Ngopi Pagi
FOKUS: Jaga Lisan
Wong saiki nek ngomong sak karepe dewe, ora mikir blas, asal wae (orang sekarang kalau bicara seenaknya sendiri
Penulis: arief novianto | Editor: Catur waskito Edy
Oleh Arief Novianto
Wartawan Tribun Jateng
"Wong saiki nek ngomong sak karepe dewe, ora mikir blas, asal wae (orang sekarang kalau bicara seenaknya sendiri, tidak mikir sama sekali, asal saja-Red)," ucap seorang tetangga saya, dalam sebuah obrolan ringan di pos ronda kampung.
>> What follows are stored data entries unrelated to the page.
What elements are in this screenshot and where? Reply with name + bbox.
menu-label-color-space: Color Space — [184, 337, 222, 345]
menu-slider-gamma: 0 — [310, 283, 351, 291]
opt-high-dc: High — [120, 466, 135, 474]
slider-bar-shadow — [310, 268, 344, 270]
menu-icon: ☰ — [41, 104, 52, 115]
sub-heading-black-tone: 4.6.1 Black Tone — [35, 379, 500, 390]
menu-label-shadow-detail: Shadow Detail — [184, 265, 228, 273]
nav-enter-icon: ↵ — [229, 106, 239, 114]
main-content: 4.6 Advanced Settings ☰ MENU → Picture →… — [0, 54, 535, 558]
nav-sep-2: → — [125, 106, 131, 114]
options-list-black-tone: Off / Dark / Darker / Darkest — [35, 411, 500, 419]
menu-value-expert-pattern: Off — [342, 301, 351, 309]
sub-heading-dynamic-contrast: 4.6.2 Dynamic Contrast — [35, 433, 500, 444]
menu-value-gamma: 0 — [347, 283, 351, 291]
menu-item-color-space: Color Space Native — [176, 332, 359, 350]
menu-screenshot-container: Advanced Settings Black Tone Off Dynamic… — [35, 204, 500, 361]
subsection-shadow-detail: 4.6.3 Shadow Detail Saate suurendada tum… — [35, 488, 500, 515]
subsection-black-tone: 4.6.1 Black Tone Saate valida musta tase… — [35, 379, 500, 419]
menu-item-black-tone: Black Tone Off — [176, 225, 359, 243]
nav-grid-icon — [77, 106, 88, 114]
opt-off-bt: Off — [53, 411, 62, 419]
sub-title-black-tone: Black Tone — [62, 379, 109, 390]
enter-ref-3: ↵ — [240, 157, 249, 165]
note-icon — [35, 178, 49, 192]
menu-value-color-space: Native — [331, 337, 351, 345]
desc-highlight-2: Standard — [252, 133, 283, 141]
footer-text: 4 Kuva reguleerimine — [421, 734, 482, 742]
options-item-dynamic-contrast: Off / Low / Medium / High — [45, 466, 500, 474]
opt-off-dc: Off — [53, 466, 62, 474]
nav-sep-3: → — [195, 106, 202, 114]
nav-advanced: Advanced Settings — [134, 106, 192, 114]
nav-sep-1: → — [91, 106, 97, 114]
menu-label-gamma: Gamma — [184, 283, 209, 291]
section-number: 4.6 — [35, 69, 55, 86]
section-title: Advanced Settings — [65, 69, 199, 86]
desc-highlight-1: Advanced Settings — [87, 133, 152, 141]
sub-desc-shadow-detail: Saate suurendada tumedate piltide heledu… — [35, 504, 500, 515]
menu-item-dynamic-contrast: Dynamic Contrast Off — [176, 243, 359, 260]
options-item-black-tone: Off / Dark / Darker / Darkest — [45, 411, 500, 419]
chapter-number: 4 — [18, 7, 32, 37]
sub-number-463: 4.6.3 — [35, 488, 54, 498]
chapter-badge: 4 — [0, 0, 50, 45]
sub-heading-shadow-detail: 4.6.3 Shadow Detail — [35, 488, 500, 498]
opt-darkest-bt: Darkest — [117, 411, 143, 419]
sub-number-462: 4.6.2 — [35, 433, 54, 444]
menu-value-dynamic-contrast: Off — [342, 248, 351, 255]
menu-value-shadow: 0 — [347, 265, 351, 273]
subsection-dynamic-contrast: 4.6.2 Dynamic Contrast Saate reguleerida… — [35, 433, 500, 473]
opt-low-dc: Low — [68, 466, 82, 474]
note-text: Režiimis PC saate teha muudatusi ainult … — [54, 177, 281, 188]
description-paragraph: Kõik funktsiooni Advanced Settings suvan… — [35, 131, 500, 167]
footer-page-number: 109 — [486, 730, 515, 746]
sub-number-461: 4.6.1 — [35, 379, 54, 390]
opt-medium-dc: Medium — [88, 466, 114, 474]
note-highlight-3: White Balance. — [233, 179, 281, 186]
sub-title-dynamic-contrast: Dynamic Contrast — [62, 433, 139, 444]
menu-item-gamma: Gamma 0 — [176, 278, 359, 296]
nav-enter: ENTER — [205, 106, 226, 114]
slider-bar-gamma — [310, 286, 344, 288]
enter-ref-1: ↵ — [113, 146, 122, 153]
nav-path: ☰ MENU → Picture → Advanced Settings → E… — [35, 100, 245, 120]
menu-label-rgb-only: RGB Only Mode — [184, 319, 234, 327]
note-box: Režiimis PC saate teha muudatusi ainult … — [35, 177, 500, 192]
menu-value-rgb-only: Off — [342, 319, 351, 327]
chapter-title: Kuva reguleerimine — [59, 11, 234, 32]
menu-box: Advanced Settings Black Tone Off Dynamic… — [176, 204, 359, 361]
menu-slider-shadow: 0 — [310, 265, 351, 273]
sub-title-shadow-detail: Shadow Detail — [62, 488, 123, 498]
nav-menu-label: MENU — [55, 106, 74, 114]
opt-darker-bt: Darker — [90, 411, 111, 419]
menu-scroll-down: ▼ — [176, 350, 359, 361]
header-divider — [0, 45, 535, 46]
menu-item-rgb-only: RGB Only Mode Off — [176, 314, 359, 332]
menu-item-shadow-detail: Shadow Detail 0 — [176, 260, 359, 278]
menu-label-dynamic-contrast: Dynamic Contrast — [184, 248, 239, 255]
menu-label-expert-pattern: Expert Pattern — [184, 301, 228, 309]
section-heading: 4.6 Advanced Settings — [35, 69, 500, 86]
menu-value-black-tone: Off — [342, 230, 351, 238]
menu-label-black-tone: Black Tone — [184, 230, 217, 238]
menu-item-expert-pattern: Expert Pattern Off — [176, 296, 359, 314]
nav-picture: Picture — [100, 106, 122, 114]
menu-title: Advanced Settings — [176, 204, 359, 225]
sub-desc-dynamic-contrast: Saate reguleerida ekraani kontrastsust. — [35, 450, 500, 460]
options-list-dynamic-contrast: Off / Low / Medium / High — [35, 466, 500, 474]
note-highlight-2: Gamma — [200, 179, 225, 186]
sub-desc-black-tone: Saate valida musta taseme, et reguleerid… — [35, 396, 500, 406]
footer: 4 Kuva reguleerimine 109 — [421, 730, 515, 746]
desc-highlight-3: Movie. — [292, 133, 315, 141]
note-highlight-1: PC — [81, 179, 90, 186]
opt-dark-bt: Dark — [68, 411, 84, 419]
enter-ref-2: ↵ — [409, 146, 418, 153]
Ucapan itu spontan saja terlontar menanggapi pernyataan Sandiaga Uno baru-baru ini yang mengatakan bahwa saat ini dengan nominal Rp 100 ribu, ibu-ibu hanya bisa membeli bawang dan cabai, sebagai dampak dari kondisi ekonomi, di mana nilai tukar rupiah melemah terhadap dollar.
Tak hanya tetangga saya, kemarin, politikus Partai Solidaritas Indonesia (PSI) Mohamad Guntur Romli justru menyebut Sandi berbohong. Ia pun mematahkan pernyataan bakal calon wakil Presiden itu soal uang belanja.
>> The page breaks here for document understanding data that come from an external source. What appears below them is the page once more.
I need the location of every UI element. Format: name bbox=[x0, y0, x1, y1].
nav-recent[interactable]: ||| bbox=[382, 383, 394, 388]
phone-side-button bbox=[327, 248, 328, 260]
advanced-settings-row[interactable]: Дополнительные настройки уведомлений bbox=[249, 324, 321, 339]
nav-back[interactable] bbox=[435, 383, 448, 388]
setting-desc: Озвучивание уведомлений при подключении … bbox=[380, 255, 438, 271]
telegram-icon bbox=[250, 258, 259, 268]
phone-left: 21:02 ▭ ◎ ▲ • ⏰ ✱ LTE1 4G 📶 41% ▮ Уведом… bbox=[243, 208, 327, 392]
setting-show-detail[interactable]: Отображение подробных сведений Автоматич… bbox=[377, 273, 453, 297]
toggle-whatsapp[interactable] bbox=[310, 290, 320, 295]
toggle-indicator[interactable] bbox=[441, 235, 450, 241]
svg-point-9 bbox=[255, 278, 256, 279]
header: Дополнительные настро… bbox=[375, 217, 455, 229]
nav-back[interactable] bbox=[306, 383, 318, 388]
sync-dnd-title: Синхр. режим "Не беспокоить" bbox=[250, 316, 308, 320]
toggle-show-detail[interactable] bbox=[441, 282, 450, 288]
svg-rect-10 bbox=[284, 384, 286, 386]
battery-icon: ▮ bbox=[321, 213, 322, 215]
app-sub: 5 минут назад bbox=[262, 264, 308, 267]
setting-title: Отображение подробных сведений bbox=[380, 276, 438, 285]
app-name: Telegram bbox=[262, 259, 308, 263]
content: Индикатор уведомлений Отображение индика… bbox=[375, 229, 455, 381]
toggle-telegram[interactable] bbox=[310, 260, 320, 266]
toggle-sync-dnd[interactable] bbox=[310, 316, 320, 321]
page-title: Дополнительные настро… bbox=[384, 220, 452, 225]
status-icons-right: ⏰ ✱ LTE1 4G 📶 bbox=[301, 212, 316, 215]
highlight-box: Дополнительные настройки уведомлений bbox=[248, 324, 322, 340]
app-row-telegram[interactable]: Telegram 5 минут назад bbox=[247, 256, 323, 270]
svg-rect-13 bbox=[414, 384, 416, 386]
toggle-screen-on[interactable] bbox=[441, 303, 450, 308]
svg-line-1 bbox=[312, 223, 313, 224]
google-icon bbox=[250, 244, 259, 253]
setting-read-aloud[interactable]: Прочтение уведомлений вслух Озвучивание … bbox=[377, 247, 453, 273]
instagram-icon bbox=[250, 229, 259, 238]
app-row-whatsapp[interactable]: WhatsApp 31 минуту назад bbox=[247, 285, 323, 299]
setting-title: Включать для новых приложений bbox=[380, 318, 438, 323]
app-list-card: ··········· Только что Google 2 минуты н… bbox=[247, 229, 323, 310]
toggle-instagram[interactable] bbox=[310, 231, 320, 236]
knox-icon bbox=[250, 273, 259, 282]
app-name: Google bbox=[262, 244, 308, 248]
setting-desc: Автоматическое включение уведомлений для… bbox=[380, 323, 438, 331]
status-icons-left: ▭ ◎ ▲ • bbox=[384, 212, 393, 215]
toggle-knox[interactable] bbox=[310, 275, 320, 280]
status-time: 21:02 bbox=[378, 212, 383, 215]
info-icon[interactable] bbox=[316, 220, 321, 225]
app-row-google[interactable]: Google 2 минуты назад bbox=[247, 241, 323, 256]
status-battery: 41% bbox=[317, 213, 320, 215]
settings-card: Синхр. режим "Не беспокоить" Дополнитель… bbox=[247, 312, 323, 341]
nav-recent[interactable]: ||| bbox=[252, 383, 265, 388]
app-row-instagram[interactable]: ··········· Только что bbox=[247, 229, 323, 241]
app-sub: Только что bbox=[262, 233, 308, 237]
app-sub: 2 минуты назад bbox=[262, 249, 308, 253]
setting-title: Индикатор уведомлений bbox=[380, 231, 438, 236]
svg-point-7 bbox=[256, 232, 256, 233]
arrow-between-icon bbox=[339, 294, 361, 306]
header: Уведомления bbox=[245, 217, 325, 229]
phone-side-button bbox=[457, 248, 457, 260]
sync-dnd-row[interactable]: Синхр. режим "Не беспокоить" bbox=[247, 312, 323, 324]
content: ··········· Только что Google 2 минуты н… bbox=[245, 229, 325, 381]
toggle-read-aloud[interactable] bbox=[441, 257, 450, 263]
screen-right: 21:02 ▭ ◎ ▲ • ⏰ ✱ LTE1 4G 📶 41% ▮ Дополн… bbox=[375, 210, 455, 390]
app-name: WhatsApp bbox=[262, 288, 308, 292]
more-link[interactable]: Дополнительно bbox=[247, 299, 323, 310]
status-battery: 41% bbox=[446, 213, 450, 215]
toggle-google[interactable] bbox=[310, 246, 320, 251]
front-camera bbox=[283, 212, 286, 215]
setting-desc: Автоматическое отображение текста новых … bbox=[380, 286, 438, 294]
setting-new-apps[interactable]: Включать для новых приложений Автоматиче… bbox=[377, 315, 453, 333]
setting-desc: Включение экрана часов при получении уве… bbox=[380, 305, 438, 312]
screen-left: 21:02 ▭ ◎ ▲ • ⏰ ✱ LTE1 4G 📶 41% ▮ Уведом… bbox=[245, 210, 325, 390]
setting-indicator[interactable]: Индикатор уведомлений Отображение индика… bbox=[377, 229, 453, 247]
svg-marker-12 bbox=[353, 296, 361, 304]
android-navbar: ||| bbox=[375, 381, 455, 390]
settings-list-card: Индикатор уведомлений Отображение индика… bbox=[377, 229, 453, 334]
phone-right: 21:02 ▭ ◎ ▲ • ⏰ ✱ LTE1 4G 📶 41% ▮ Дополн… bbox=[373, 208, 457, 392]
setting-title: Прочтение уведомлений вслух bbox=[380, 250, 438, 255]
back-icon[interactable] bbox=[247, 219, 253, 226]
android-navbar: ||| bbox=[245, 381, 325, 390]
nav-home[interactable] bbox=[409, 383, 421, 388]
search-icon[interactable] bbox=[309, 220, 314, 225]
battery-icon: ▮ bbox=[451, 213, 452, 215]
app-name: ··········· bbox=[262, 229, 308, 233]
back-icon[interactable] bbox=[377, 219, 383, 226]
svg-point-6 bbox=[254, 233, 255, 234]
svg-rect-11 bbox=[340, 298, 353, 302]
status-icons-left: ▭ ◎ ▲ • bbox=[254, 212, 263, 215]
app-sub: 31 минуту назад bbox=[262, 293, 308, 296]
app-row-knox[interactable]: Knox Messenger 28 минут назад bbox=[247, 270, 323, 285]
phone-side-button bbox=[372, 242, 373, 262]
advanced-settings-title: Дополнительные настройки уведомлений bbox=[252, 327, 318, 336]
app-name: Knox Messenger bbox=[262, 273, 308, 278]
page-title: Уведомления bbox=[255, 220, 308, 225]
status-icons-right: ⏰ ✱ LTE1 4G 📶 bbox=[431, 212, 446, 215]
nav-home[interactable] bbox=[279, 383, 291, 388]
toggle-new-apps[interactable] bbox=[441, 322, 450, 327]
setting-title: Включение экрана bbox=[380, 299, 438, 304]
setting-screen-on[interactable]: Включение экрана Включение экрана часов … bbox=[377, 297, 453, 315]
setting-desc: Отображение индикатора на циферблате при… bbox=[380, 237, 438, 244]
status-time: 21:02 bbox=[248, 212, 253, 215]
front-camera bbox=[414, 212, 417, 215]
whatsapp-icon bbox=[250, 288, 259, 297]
Lewat akun Twitternya, Guntur Romli memosting video seorang wanita membawa uang Rp 100 ribu. "Pagi ini saya mau belanja dengan uang Rp 100 ribu, kita akan dapat apa nih, saya belanja di warung dekat rumah," kata wanita di video.
Wanita itu kemudian terlihat bisa membeli daging ayam, bawang, tahu, bahkan sejumlah bahan makanan lain.
"Unt membongkar kebohongan @sandiuno yg bilang uang 100 ribu cuma dapat bawang & cabe, saya & istri @nongandah belanja ke warung2 dekat rumah (bukan pasar). 100 ribu bisa dapat ayam 1 ekor, tahu+tempe, sayur sop, bawang merah-putih, cabe, beras, pepaya. ini bahan unt 3 hari!" tulis Guntur di keterangan.
Malahan dari catatan yang diposting akun Guntur Romli tersebut, dari uang Rp 100 ribu yang dibawa tersisa Rp 7.500.
"Catatan belanja hari ini yg membuktikan omongan @sandiuno "100 ribu cuma dapat bawang & cabe" = bohong. Ini belanja di warung bukan di pasar besar, gak pake nawar2 & ambil yg terbaik. Sandi kamu bohong!" tulis akun Twitter @GunRomli.
Yah, hal itu tentu hanya satu contoh kecil dari sekian banyak ucapan ngawur dari para tokoh negeri terkait dengan agenda politik, yaitu Pilpres 2019.
Meski kebebasan berpendapat dilindungi Undang-undang, pendapat yang terlontar tanpa dilatari dengan data atau setidaknya pengetahuan, apalagi oleh para tokoh negeri, rasa-rasanya kok ya cukup menggelitik akal sehat.
Parahnya, ucapan ngawur serupa nyaris menjadi makanan sehari-hari netizen. Bahkan, bisa jadi sebagian di antaranya meyakini kekonyolan sebagai kebenaran.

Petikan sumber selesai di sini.